「Wing」-24
「ほれ」
いきなり少年に放り投げる。
「え?」
少年は全く訳が分からないといった顔で、それを受け取る。
「大事に使えよ?」
ハンクが満面の笑みで言う。
「これって仕事で作ったんじゃ……」
「仕事? ああ、そんなの嘘だよ」
初めっからお前に渡すつもりだったんだ、と続けるハンク。
「じゃあ……これも付けていい?」
首の宝石を外して少年は言う。
「それはもうお前の物だからな。お前の好きなようにしな」
その言葉をうけ、少年は彫刻刀で先程石をはめ込んだのと反対側の柄に自分のと同じような菱形の穴を彫り、緑の宝石をはめ込む。
「うんそっちの方がいいな。さっきも言ったけど大切にしろよ?」
言葉の代わりに、頭を大きく振って感謝の意を表す。剣を持ったまま何処かへ走り去る少年。
小川のせせらぎが耳に心地良い。此処は町外れの土手。少年は刃渡り三十センチ程の短剣を持って寝そべっていた。月明かりにかざすと光を反射するその姿は、何処か神秘的で、何故か幻想的で、輝く二つの宝石に瞳が吸い込まれて行くような気がした。
その夜はそこで一晩を明かした。瞬く多くの星々と白銀に輝く月と煌めく一振りの刀身の下で。
道端に腰を下ろし、寛ぐ様子の少年。時刻は昼頃。少年はこの頃体調を崩しがちなハンクに代わり、頼まれていた槍の配達で城へ向かっていた。荷台に積まれた槍、その数丁度百本。一本一本はそれほど重くなくても、百本ともなるとさすがにかなり重くなる。従って、朝からのんびりゆっくり、城までの道程を進んでいる途中だったわけだ。
少しの休憩の後、立ち上がって尻に付いた土を払う。軽く伸びをして、再び歩き出そうと荷台に手を掛けた時、少年の来た道の遥か後方で駆けてくる者が一人。近付いて来る彼を少年は知らなかった。
「お〜い! あんた鍛冶屋のとこの子だろ!?」
大声で近寄るその男。
「そうですけど。何か?」
「ハンクさん、急に倒れたってよ!」
息を切らせ、膝に手を着きながら用を伝える。
少年は返事も返さず、もと来た道を走り出す。荷台に積まれたままの槍達。それらも放って、少年は走った。
「おじさん!」
鍛冶場に飛び込み、呼び掛ける。が、返事が無い。あるのは静寂と少年の呼吸音だけ。部屋の奥の方で人の気配。少年は走る。

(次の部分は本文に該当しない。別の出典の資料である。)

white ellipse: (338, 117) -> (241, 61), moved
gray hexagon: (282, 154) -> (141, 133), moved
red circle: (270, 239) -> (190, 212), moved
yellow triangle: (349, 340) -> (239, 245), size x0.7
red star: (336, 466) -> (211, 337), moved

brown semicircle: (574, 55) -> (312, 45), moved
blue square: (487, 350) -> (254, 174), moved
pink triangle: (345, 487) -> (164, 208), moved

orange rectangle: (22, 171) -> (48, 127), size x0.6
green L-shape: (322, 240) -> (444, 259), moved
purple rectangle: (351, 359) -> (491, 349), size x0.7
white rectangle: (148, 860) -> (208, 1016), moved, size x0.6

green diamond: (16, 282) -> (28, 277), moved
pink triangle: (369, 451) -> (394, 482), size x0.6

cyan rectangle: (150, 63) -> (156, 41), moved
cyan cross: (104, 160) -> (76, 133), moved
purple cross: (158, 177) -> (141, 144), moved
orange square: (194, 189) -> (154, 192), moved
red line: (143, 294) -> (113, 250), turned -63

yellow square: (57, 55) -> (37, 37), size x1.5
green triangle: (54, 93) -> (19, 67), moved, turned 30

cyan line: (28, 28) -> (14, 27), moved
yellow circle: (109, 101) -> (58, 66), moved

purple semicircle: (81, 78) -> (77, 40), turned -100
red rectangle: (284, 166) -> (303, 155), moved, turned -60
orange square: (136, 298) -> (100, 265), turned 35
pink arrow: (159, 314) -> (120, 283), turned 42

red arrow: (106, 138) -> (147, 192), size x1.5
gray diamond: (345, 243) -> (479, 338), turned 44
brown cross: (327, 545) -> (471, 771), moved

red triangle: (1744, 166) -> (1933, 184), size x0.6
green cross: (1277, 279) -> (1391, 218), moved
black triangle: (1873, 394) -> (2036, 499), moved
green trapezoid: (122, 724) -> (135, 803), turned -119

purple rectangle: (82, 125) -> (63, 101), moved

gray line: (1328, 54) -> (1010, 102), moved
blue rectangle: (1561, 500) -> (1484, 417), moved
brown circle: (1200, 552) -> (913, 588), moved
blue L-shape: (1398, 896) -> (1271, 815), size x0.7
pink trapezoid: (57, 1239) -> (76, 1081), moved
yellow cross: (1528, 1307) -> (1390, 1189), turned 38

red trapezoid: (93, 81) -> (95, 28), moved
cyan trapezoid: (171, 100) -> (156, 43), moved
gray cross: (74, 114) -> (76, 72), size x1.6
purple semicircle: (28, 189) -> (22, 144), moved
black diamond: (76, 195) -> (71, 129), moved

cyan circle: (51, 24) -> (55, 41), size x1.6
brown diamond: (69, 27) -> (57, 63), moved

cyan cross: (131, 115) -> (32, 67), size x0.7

ドアを開け、中を確認する。少年ベッドに横たわるハンクとその周りを囲む数人の人。
「おじさん?」
忌まわしい記憶頭の中でがフラッシュバックする。
「……おじさん?」
再度呼び掛けるがそれでも返答は無かった。周りの人々は皆俯いて、口に手を当て押し黙っている。
「……ハンクさん、ずっと胸を患っててな……ホントに急に倒れたんだ……それでそのまま……」
誰かが何か言っても少年の耳に入る事はなかった。ただ呆然と立ち尽くしている。